Понтий Пилат грустно покачал головой.

— По врожденной добросовестности и из чувства долга я нес общественные обязанности не только с усердием, но и с любовью. Но людская ненависть преследовала меня, лишая покоя. Происки и клевета подкосили мою жизнь в самом расцвете и иссушили ее плоды, не дав им созреть. Ты спрашиваешь меня о восстании самаритян? Присядем на этот холмик. Я отвечу тебе в кратких словах. События тех дней свежи в моей памяти, как если б то было лишь вчера.

Какой-то плебей, владевший даром слова, как это часто встречается в Сирии, убедил самаритян собраться на горе Гаризим, которая почитается в этой стране святым местом, пообещав показать им священные сосуды, укрытые там еще во времена Эвандра и Энея, нашего праотца[264], каким-то иудейским героем, архонтом[265], вернее, каким-то древним богом, по имени Моисей. Это и послужило поводом к восстанию самаритян. Но мне вовремя донесли об этом, и я приказал солдатам занять гору, а всадникам охранять подступы к ней.

Меры предосторожности были необходимы. Мятежники уже осадили городок Тирахаба, что у подножия горы Гаризим. Я легко рассеял их толпы и подавил мятеж в самом его зародыше. Затем, желая избежать кровопролития и все же преподать хороший урок, я приказал казнить зачинщиков мятежа.
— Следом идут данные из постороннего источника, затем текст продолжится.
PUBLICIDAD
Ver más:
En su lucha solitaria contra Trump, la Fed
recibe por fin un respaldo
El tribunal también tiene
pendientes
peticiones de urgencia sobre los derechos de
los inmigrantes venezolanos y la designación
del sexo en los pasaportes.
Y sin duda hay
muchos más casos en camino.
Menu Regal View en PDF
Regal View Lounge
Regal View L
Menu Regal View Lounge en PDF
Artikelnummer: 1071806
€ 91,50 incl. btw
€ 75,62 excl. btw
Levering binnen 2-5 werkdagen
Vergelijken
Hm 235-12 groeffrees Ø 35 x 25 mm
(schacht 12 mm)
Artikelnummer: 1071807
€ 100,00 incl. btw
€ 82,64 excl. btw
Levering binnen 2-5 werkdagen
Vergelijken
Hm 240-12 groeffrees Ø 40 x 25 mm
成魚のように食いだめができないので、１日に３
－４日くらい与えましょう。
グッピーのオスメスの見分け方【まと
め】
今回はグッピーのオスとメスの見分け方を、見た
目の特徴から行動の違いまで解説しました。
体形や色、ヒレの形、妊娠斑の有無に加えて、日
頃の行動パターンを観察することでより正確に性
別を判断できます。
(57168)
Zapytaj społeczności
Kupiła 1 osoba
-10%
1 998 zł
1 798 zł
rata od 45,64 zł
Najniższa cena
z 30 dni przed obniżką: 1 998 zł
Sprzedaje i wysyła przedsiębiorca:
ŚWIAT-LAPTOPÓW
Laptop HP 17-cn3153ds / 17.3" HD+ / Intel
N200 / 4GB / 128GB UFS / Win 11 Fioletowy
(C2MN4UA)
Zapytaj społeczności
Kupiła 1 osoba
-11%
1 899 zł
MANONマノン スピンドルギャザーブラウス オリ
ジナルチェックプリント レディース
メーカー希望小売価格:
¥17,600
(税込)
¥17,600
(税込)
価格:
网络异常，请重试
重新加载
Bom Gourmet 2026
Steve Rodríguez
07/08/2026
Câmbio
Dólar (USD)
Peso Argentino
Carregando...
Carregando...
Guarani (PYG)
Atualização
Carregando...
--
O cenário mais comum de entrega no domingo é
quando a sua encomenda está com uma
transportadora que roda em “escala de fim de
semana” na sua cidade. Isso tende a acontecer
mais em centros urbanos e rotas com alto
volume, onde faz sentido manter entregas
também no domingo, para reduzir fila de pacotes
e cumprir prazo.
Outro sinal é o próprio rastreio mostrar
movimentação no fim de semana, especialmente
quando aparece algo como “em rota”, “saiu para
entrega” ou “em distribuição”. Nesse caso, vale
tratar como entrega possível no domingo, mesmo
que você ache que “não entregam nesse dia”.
Но ты знаешь, Ламия, в какой зависимости держал меня проконсул Вителлий, который, управляя Сирией, действовал не в пользу Рима, а во вред ему, вообразив, что провинции Римской империи раздаются тетрархам как поместья. Старейшины самаритян из ненависти ко мне припали к его стопам с жалобами. Они якобы были далеки от мысли выйти из повиновения Цезарю. Я-де сам, своей жестокостью, вынудил их прибегнуть к оружию, и они собрались у стен Тирахаба только для того, чтобы защищаться. Вителлий внял их жалобам и, поручив управление Иудеей своему другу Марцеллу, приказал мне ехать в Рим и дать императору отчет в своих действиях. С сердцем, исполненным скорби и жажды отмщения, взошел я на борт корабля. В то время как я подплывал к берегам Италии, Тиберий, изнуренный годами и государственными заботами, внезапно скончался на Мисенском мысе, оконечность которого видна отсюда сквозь вечерний туман. Я искал правосудия у Гая, его преемника, одаренного от природы живым умом и хорошо знающего положение дел в Сирии. Но подивись вместе со мной, Ламия, несправедливости судьбы, уготовившей мою гибель! В Риме состоял тогда при Гае наперсник, друг его детства, иудей Агриппа, которого он оберегал как зеницу ока. Агриппа благоволил к Вителлию, ибо Вителлий был врагом Антипы, которого Агриппа преследовал своей ненавистью. Император в угоду своему возлюбленному азиату отказался даже выслушать меня. Пришлось снести незаслуженную немилость. Глотая слезы накипавшей злобы, я удалился в свои сицилийские владения, где умер бы от тоски, если б моя кроткая Понтия не явилась мне утешением. Я стал выращивать пшеницу, и теперь во всей провинции не встретить таких тучных злаков, как на моих полях. Ныне жизнь моя кончена. Будущее рассудит нас с Вителлием.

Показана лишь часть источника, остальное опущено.